Milli Eğitim Bakanlığımızın başlattığı “Zilsiz Okul Projesi” aslında sadece bir sessizlik girişimi değil; öğrenciler için bir sorumluluk dersi. Erzurum’da bu anlayışı eğitim-öğretimin ilk gününden itibaren benimseyen tek okul, Türk Telekom Nurettin Topçu Sosyal Bilimler Lisesi.
Burada teneffüsler ya da ders başlangıçları zil sesiyle değil, öğrencilerin kendi iradeleriyle başlıyor. Zilin çalmaması, aslında görünmez bir zilin öğrencilerin zihninde ve yüreğinde yankılanmasını sağlıyor. Bu zil, sorumluluk zili.
Öğretmenler, ders saatini takip eden, teneffüs süresini planlayan, zamanı yönetmeyi öğrenen öğrencilerin daha bilinçli yetiştiğini söylüyor. Öğrenciler ise “Zil olmadan daha özgür hissediyoruz. Ders saatini kendimiz takip ediyoruz, bu da bize sorumluluk kazandırıyor” diyerek uygulamadan duydukları memnuniyeti dile getiriyor.
Hatta bir öğrenci, Yasin Cingöz, şunu aktarıyor: “İlk günlerde zil çalmayınca sınıfa geç gideceğimden endişelendim. Sonra fark ettim ki artık saate bakmak, zamanı takip etmek benim görevim. Bu bana güven verdi.” İşte eğitimdeki asıl kazanım burada gizli.
Eğitim uzmanları, zilsiz okul modelinin öğrencilerde öz disiplin ve iç motivasyon gelişimini desteklediğini belirtiyor. Çünkü psikolojiye göre, sürekli dışarıdan verilen uyarılar yerine bireyin kendi kendini yönlendirmesi, kalıcı öğrenme davranışları oluşturuyor. Zilsiz okul da tam olarak bu yaklaşımı hayatın içine taşıyor.
Aslında bu anlayışın kökleri eskilere dayanıyor. Osmanlı medreselerinde ya da eski İslam okullarında zil yoktu; öğrenciler hocanın otoritesi ve kendi disiplinleriyle vakti bilir, derslerini aksatmazdı. Farabi’nin dediği gibi, “Eğitim, ruhun terbiyesidir ve insan ancak kendi iradesiyle yöneldiğinde olgunlaşır.” İbn Sina da benzer şekilde, bireyin kendi sorumluluğunu bilmesinin, akıl ve karakter gelişimi için temel olduğunu vurgulamıştır.

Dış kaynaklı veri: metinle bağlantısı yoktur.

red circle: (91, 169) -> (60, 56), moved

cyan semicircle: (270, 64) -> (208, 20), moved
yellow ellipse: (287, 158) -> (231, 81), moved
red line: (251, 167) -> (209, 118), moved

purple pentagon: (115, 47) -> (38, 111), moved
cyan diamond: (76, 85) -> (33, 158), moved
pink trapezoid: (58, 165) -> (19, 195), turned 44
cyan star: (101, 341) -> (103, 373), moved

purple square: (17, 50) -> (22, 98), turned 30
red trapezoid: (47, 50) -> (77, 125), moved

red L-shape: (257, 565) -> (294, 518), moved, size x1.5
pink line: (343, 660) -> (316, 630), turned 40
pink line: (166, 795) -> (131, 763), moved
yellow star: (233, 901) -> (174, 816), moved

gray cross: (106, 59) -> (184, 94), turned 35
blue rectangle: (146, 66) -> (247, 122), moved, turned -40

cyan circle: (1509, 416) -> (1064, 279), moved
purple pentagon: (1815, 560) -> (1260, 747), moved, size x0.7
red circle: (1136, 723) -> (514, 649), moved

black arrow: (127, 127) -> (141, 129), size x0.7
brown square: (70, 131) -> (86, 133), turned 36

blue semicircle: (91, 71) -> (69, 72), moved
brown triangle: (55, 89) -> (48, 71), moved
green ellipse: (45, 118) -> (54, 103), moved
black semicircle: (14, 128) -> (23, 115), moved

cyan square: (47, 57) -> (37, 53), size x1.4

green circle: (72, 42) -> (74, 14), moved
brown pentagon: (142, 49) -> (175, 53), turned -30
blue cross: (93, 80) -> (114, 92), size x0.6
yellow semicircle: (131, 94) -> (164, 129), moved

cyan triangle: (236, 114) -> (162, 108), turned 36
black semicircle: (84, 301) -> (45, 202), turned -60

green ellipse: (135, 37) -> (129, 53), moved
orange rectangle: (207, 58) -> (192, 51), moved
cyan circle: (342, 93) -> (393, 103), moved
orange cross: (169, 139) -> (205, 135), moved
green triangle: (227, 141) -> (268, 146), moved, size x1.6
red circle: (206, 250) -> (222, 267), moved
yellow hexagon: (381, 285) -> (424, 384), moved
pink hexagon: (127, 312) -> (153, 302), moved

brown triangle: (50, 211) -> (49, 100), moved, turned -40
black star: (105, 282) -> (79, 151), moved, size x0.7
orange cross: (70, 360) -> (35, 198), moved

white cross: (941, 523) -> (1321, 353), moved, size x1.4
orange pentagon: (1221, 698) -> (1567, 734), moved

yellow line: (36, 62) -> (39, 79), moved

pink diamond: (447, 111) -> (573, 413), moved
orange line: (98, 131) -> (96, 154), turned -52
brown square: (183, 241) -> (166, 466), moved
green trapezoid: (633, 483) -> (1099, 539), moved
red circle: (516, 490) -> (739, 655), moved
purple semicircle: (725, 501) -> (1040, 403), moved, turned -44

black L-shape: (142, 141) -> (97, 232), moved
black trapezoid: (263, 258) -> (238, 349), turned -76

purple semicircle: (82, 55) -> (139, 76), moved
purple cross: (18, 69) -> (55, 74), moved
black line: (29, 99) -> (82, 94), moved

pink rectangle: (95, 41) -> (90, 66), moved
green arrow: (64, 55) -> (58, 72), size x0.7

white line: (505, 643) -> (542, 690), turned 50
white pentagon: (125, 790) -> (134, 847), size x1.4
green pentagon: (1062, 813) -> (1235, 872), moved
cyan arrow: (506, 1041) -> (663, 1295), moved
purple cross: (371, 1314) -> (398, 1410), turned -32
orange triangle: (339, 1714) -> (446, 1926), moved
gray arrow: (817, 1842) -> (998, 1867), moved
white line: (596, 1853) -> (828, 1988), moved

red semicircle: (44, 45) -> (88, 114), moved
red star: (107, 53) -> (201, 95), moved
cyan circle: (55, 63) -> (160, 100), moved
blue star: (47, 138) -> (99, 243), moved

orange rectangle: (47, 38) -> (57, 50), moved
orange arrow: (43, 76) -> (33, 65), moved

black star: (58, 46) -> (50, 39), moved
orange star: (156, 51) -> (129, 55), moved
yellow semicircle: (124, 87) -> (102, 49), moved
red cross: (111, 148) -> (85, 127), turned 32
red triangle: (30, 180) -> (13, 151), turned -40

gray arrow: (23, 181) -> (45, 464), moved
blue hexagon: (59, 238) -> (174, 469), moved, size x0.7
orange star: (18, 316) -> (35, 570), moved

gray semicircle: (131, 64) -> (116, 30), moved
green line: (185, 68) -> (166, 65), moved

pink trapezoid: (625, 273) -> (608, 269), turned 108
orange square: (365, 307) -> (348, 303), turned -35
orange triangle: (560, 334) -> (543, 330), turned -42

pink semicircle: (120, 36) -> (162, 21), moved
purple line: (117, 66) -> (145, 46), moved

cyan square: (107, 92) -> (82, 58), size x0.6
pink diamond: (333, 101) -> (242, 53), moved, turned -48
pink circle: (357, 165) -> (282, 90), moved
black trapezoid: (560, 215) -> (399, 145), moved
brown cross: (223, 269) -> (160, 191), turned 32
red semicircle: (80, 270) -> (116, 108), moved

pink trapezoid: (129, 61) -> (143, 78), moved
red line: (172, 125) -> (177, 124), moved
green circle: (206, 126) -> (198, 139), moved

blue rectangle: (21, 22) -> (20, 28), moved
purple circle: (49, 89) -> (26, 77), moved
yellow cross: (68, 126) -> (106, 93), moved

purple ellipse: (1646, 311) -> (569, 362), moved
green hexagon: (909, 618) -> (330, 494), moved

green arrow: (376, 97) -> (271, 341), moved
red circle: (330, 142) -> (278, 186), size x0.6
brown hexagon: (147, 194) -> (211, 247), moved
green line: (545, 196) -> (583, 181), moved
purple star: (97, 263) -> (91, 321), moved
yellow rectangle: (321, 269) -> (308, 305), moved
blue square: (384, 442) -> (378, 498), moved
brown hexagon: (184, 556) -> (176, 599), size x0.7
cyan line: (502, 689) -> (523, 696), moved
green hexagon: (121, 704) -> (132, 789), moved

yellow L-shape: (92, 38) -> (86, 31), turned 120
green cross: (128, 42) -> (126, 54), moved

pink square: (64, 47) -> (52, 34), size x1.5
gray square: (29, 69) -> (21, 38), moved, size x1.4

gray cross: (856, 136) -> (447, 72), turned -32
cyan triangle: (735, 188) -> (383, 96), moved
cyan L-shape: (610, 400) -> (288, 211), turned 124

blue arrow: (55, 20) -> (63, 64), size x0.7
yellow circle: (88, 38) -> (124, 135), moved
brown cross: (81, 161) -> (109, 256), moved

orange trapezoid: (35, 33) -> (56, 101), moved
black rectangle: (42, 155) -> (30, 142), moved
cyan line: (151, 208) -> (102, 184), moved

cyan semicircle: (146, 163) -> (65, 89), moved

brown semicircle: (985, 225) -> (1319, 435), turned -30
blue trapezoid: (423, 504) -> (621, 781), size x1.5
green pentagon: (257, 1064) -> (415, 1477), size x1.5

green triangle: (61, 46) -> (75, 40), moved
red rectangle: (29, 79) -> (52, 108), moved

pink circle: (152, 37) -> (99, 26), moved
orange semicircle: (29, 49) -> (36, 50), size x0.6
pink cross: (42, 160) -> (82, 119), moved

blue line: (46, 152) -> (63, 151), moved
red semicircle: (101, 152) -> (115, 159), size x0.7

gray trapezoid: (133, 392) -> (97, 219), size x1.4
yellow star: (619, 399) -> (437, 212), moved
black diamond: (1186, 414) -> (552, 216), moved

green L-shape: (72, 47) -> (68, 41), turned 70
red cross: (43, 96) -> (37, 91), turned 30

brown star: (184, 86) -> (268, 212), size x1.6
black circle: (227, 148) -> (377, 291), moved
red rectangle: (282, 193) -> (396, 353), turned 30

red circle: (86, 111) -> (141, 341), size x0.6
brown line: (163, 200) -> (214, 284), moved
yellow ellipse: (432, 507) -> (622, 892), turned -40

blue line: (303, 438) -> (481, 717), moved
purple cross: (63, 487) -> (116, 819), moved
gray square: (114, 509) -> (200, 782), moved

Benzer şekilde Batı’da 19. yüzyılın ünlü eğitimcilerinden Maria Montessori de öğrencinin kendi iç disiplinini kazanmasını savunmuştu. Yani bugün “yeni” diye adlandırdığımız bu uygulama, aslında insanlık tarihinin eski bir eğitim hikâyesinin yeniden hatırlanmasıdır.
Nurettin Topçu yıllar önce “Eğitim, insan ruhunun terbiyesidir” demişti. Zilsiz okul uygulaması da aslında bu terbiyenin bir parçası. Çünkü ruhunu disipline eden genç, hayatın her alanında sorumluluk sahibi birey olmayı öğreniyor.
Bu uygulama bize şunu gösteriyor: Eğitim sadece müfredattan ibaret değildir. Bazen bir zili susturmak, bir neslin vicdanında daha güçlü bir sesi uyandırabilir. Türk Telekom Nurettin Topçu Sosyal Bilimler Lisesi de Erzurum’da bu anlamda öncü bir duruş sergiliyor.
Tarih boyunca “ilim ve irfan şehri” olarak anılan Erzurum, bugün de bu kimliğini sürdürüyor. Medreselerden modern okullara, üniversitelere uzanan eğitim geleneği, zilsiz okul gibi yeni uygulamalarla geleceğe taşınıyor. Belki de bu şehir, bir kez daha Anadolu’nun eğitim yolculuğuna yön verecek.
normal yani.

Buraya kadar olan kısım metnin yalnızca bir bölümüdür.